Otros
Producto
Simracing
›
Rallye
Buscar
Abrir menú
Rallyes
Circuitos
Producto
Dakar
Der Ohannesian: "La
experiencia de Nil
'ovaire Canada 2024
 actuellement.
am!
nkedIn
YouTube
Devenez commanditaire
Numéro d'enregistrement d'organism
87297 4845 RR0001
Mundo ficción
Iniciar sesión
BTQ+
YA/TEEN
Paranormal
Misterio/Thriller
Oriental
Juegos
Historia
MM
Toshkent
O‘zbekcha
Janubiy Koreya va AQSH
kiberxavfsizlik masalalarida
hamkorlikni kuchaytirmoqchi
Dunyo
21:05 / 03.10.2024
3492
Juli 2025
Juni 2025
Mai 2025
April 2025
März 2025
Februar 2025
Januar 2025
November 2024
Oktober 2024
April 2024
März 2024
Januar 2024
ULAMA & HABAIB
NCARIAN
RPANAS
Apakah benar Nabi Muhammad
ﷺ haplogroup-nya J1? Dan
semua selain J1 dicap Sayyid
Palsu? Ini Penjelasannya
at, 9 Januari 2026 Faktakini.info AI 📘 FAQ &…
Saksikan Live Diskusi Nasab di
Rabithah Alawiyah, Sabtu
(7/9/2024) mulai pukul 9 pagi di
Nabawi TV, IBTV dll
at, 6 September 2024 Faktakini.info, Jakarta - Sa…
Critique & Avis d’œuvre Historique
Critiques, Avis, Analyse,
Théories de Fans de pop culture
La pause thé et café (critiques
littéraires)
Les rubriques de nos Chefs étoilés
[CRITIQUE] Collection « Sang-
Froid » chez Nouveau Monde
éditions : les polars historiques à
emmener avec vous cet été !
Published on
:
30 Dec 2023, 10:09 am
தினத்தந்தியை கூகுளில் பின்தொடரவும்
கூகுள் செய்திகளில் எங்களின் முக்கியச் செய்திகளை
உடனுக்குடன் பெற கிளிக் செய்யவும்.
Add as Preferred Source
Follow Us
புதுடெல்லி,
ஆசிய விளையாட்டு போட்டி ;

——

_Your goal_: The task requires each record above to be restated exactly.

_Result_:
Otros
Producto
Simracing
›
Rallye
Buscar
Abrir menú
Rallyes
Circuitos
Producto
Dakar
Der Ohannesian: "La
experiencia de Nil
'ovaire Canada 2024
 actuellement.
am!
nkedIn
YouTube
Devenez commanditaire
Numéro d'enregistrement d'organism
87297 4845 RR0001
Mundo ficción
Iniciar sesión
BTQ+
YA/TEEN
Paranormal
Misterio/Thriller
Oriental
Juegos
Historia
MM
Toshkent
O‘zbekcha
Janubiy Koreya va AQSH
kiberxavfsizlik masalalarida
hamkorlikni kuchaytirmoqchi
Dunyo
21:05 / 03.10.2024
3492
Juli 2025
Juni 2025
Mai 2025
April 2025
März 2025
Februar 2025
Januar 2025
November 2024
Oktober 2024
April 2024
März 2024
Januar 2024
ULAMA & HABAIB
NCARIAN
RPANAS
Apakah benar Nabi Muhammad
ﷺ haplogroup-nya J1? Dan
semua selain J1 dicap Sayyid
Palsu? Ini Penjelasannya
at, 9 Januari 2026 Faktakini.info AI 📘 FAQ &…
Saksikan Live Diskusi Nasab di
Rabithah Alawiyah, Sabtu
(7/9/2024) mulai pukul 9 pagi di
Nabawi TV, IBTV dll
at, 6 September 2024 Faktakini.info, Jakarta - Sa…
Critique & Avis d’œuvre Historique
Critiques, Avis, Analyse,
Théories de Fans de pop culture
La pause thé et café (critiques
littéraires)
Les rubriques de nos Chefs étoilés
[CRITIQUE] Collection « Sang-
Froid » chez Nouveau Monde
éditions : les polars historiques à
emmener avec vous cet été !
Published on
:
30 Dec 2023, 10:09 am
தினத்தந்தியை கூகுளில் பின்தொடரவும்
கூகுள் செய்திகளில் எங்களின் முக்கியச் செய்திகளை
உடனுக்குடன் பெற கிளிக் செய்யவும்.
Add as Preferred Source
Follow Us
புதுடெல்லி,
ஆசிய விளையாட்டு போட்டி ;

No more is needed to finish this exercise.